Vascular pathologies
-Omental Infarction (OI): generally occurs in the greater omentum, due to spontaneous vascular impairment (primary OI), or due to trauma, thrombosis, surgery, and inflammation (secondary OI). The characteristic imaging feature consists in a cake-like focal area of heterogeneous fat stranding, usually larger than 5 cm, with hyperattenuating peripheral halo (Fig8); when torsion is the cause, it may be identifiable at CT through the swirling of the omental vessels (“whirl sign”), consisting in a concentric distribution of fibrous and fatty linear strands converging toward the infarct.
-Epiploic Appendagitis (EA): consists in spontaneous torsion or thrombosis of the venous vessels of the appendage (primary EA), or in the inflammation of the adjacent organs (secondary EA), resulting in ischemia. CT imaging features consist of a fat-density ovoid structure, mass-like, usually <5 cm, with thin high-density rim, also known as “hyperattenuating ring sign”, peripheric fat stranding and focal thickening of the parietal peritoneum (Fig9). The pathognomonic feature is the “central dot sign”, due to the thrombosed vascular pedicle within the inflamed epiploic appendage. Chronically, EA transforms into a fibrotic or calcified mass with popcorn or eggshell-like calcifications and, sometimes, it may detach from the colonic wall, forming an intraperitoneal loose body, called “peritoneal mice”.
Infective pathologies
-Granulomatous Peritonitis (GP): is a peritoneal inflammation, secondary to disseminated infection, irritation from foreign material, or inflammatory diseases. The most common condition is tuberculosis infection, characterized by diffuse nodular thickening of the peritoneal surfaces, due to caseating granulomas; nodules show soft-tissue attenuation on CT images and enhance after contrast medium administration (Fig10). Tuberculous peritonitis is usually classified in three forms: -wet (variable amount of ascites, diffuse or loculated, with increased density, related to the presence of protein and cells); -fibrotic fixed (peritoneal nodules and/or masses adhering to the walls of gastrointestinal tract; small amount of ascites); -dry plastic (less common; fibrotic reaction of the peritoneum, no ascites). The latter two pattern may result in fibrotic fixation of the small bowel. Ancillary features to the diagnosis are: splenomegaly and splenic calcifications, miliary microabscesses in the liver or spleen, lymphadenopathies with peripheral ring enhancement and central hypodensity and calcifications, and involvement of terminal ileum and cecum showing regular and smooth wall thickening.
-Inflammatory Pseudotumor (IP): benign inflammatory lesion, indolent in behavior, with unspecific imaging features, which may occur in the mesentery and in the peritoneum. CT shows a soft-tissue mass, with prominent vascularity, well-defined or infiltrating margins, often localized within the mesentery or adjacent to bowel segments. When a central hypodense area can be identified into the mass, internal necrosis is likely.
Others
-Endometriosis: presence of functional endometrial glands outside the uterus, most commonly in the peritoneal cavity. CT findings are non-specific: endometrioma may appear as a solid, cystic, or mixed mass; long-standing lesions may become fibrotic, causing peritoneal adhesions with obliteration of pelvic recesses and distortion of fallopian tubes and pelvic segments of bowel, most commonly rectosigmoid and distal ileum. MR imaging is crucial to confirm the diagnosis, detecting blood products within the lesions.

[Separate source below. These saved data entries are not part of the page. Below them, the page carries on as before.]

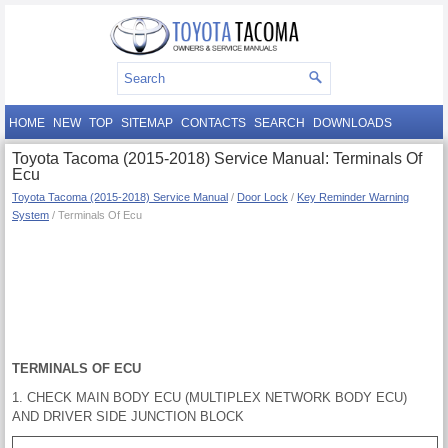
HOME
NEW
TOP
SITEMAP
CONTACTS
SEARCH
DOWNLOADS
Toyota Tacoma (2015-2018) Service Manual: Terminals Of
Ecu
Toyota Tacoma (2015-2018) Service Manual
/
Door Lock
/
Key Reminder Warning
System
/ Terminals Of Ecu
TERMINALS OF ECU
1. CHECK MAIN BODY ECU (MULTIPLEX NETWORK BODY ECU)
AND DRIVER SIDE JUNCTION BLOCK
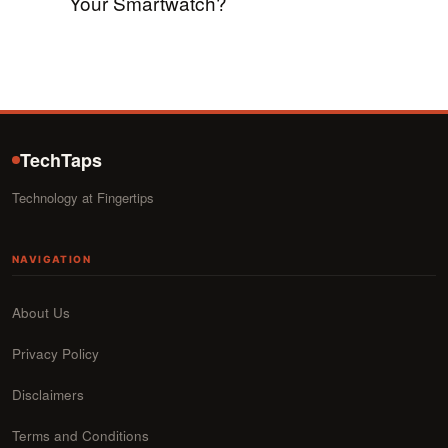
Your Smartwatch?
TechTaps
Technology at Fingertips
NAVIGATION
About Us
Privacy Policy
Disclaimers
Terms and Conditions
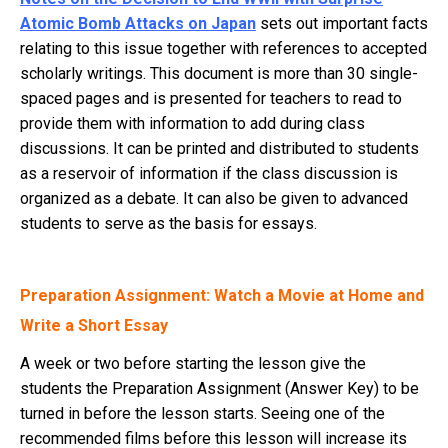
Atomic Bomb Attacks on Japan
sets out important facts
relating to this issue together with references to accepted
scholarly writings. This document is more than 30 single-
spaced pages and is presented for teachers to read to
provide them with information to add during class
discussions. It can be printed and distributed to students
as a reservoir of information if the class discussion is
organized as a debate. It can also be given to advanced
students to serve as the basis for essays.
Preparation Assignment: Watch a Movie at Home and
Write a Short Essay
A week or two before starting the lesson give the
students the Preparation Assignment (Answer Key) to be
turned in before the lesson starts. Seeing one of the
recommended films before this lesson will increase its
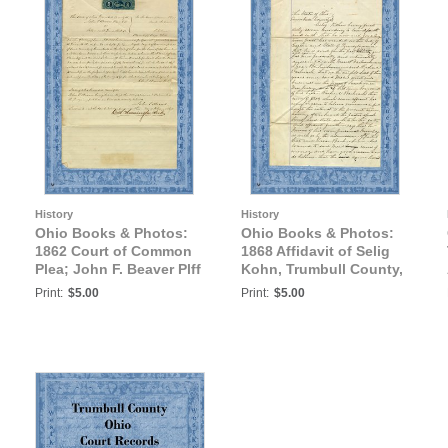
History
History
Ohio Books & Photos:
Ohio Books & Photos:
1862 Court of Common
1868 Affidavit of Selig
Plea; John F. Beaver Plff
Kohn, Trumbull County,
vs. Solomon B. Friscell
Ohio
Print:
$5.00
Print:
$5.00
deft., Trumbull County,
Ohio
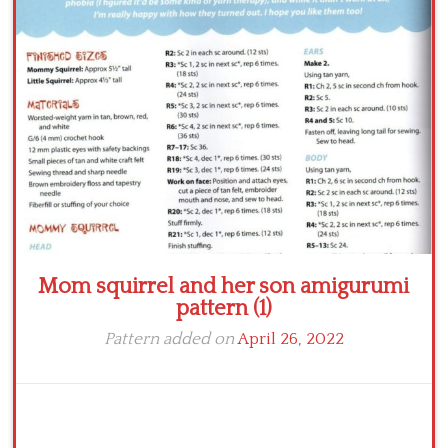
Crochet flowers
Mom squirrel and her son amigurumi
pattern (1)
Pattern added on
April 26, 2022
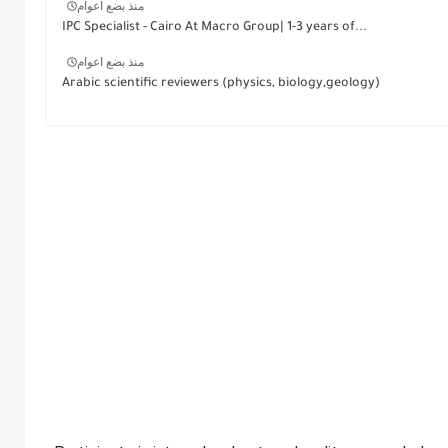
منذ بضع اعوام
IPC Specialist - Cairo At Macro Group| 1-3 years of...
منذ بضع اعوام
Arabic scientific reviewers (physics, biology,geology)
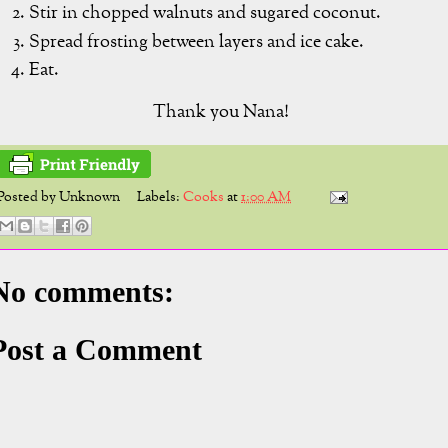
Stir in chopped walnuts and sugared coconut.
Spread frosting between layers and ice cake.
Eat.
Thank you Nana!
Posted by
Unknown
Labels:
Cooks
at
1:00 AM
No comments:
Post a Comment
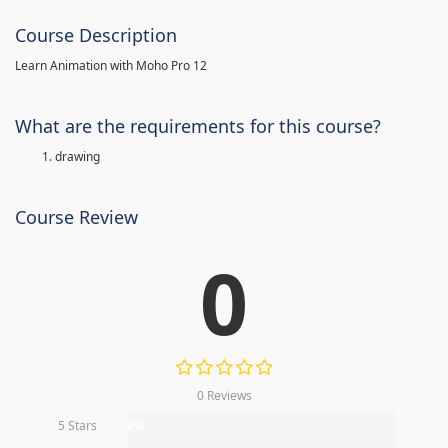
Course Description
Learn Animation with Moho Pro 12
What are the requirements for this course?
drawing
Course Review
0
0 Reviews
5 Stars
0%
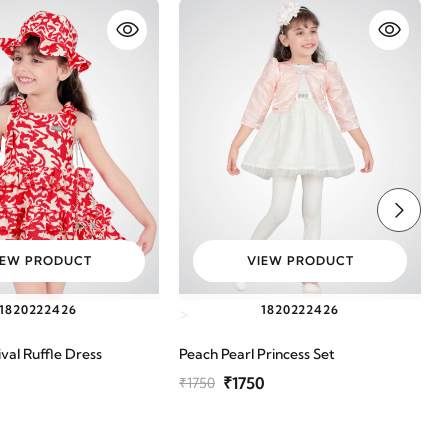
IEW PRODUCT
VIEW PRODUCT
18
20
22
24
26
18
20
22
24
26
>
val Ruffle Dress
Peach Pearl Princess Set
G
₹1750
₹1750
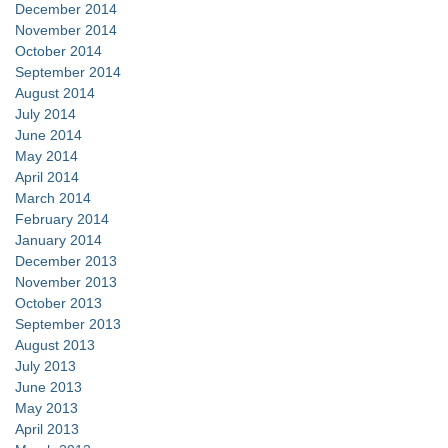
December 2014
November 2014
October 2014
September 2014
August 2014
July 2014
June 2014
May 2014
April 2014
March 2014
February 2014
January 2014
December 2013
November 2013
October 2013
September 2013
August 2013
July 2013
June 2013
May 2013
April 2013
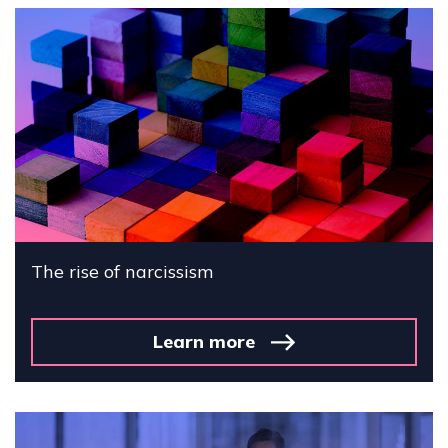
The rise of narcissism
Learn more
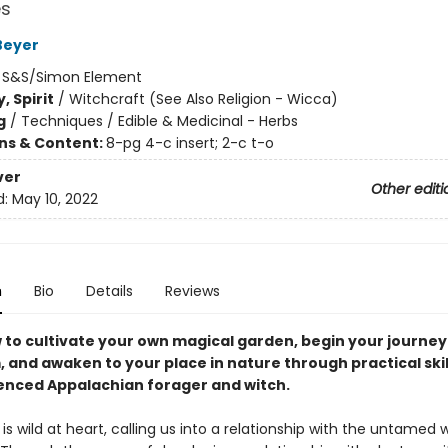
s
Beyer
:
S&S/Simon Element
, Spirit
/
Witchcraft (See Also Religion - Wicca)
g
/
Techniques / Edible & Medicinal - Herbs
ons & Content:
8-pg 4-c insert; 2-c t-o
ver
Other editi
d:
May 10, 2022
n
Bio
Details
Reviews
 to cultivate your own magical garden, begin your journey 
 and awaken to your place in nature through practical ski
ienced Appalachian
forager and witch.
is wild at heart, calling us into a relationship with the untamed 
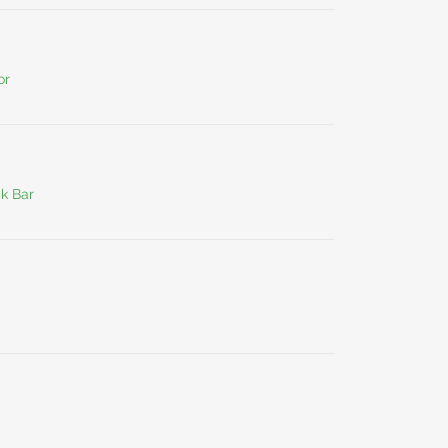
or
ck Bar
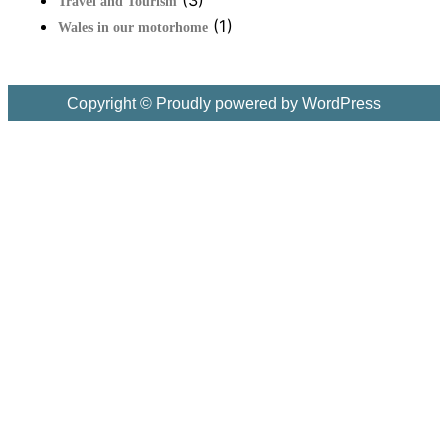
Travel and Tourism
(1)
Wales in our motorhome
Copyright © Proudly powered by WordPress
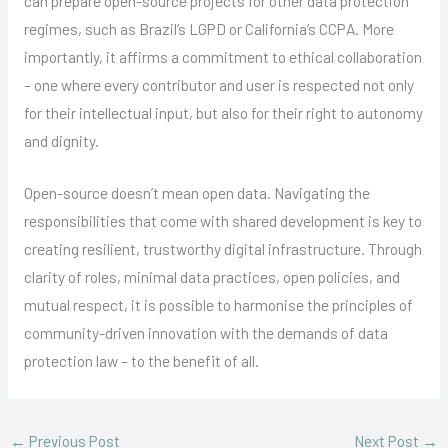
can prepare open-source projects for other data protection
regimes, such as Brazil’s LGPD or California’s CCPA. More
importantly, it affirms a commitment to ethical collaboration
– one where every contributor and user is respected not only
for their intellectual input, but also for their right to autonomy
and dignity.
Open-source doesn’t mean open data. Navigating the
responsibilities that come with shared development is key to
creating resilient, trustworthy digital infrastructure. Through
clarity of roles, minimal data practices, open policies, and
mutual respect, it is possible to harmonise the principles of
community-driven innovation with the demands of data
protection law – to the benefit of all.
←
Previous Post
Next Post
→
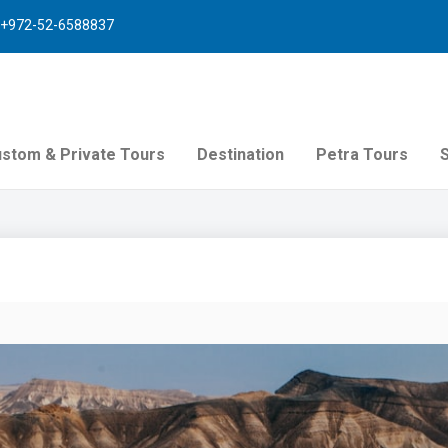
+972-52-6588837
stom & Private Tours
Destination
Petra Tours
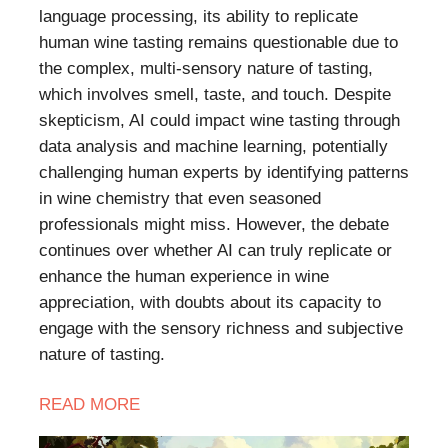
language processing, its ability to replicate
human wine tasting remains questionable due to
the complex, multi-sensory nature of tasting,
which involves smell, taste, and touch. Despite
skepticism, AI could impact wine tasting through
data analysis and machine learning, potentially
challenging human experts by identifying patterns
in wine chemistry that even seasoned
professionals might miss. However, the debate
continues over whether AI can truly replicate or
enhance the human experience in wine
appreciation, with doubts about its capacity to
engage with the sensory richness and subjective
nature of tasting.
READ
MORE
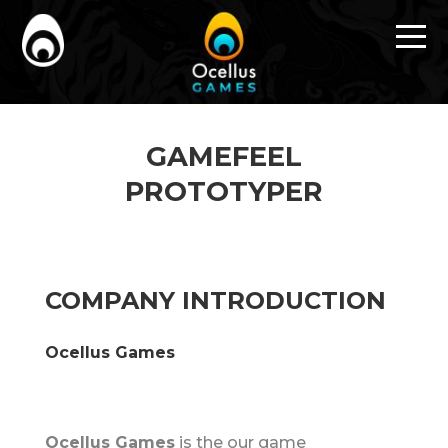
GAMEFEEL
PROTOTYPER
COMPANY INTRODUCTION
Ocellus Games
Ocellus Games
is the our game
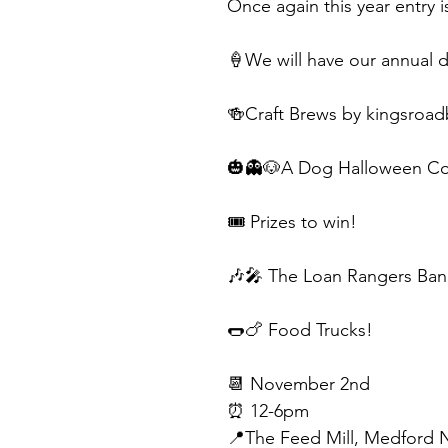
Once again this year entry 
🍦We will have our annual
🍻Craft Brews by kingsroa
🎃👻🐶A Dog Halloween Co
🎟️ Prizes to win!
🎶🎤 The Loan Rangers Band
🌭🍗 Food Trucks!
📆 November 2nd
⏰ 12-6pm
📍The Feed Mill, Medford 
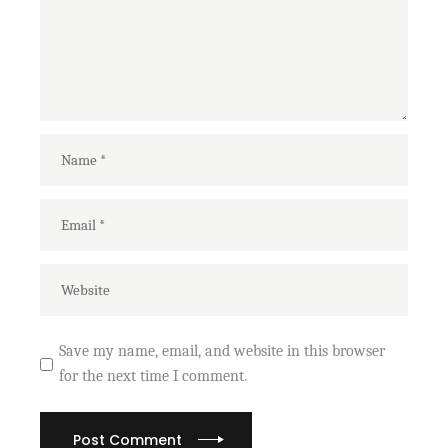
Save my name, email, and website in this browser
for the next time I comment.
Post Comment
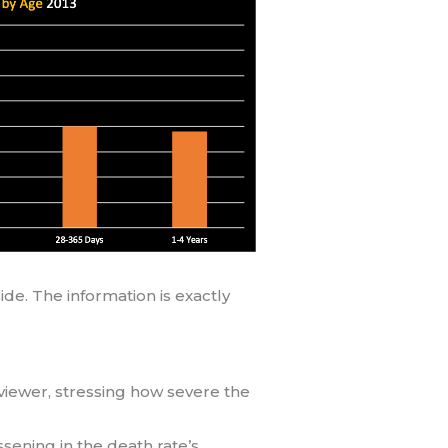
de. The information is exactly
viewer, stressing how severe the
ssening in the death rate’s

-Splenosis: heterotopic implantation of splenic tissue after traumatic or iatrogenic disruption of the splenic capsule; splenic cells may disseminate and proliferate into the peritoneal cavity, resulting in well-circumscribed, round or lobulated masses, hysodense to the liver, enhancing as the normal splenic parenchyma, with heterogeneous pattern in the arterial phase and homogeneous appearance in portal venous phase (Fig11).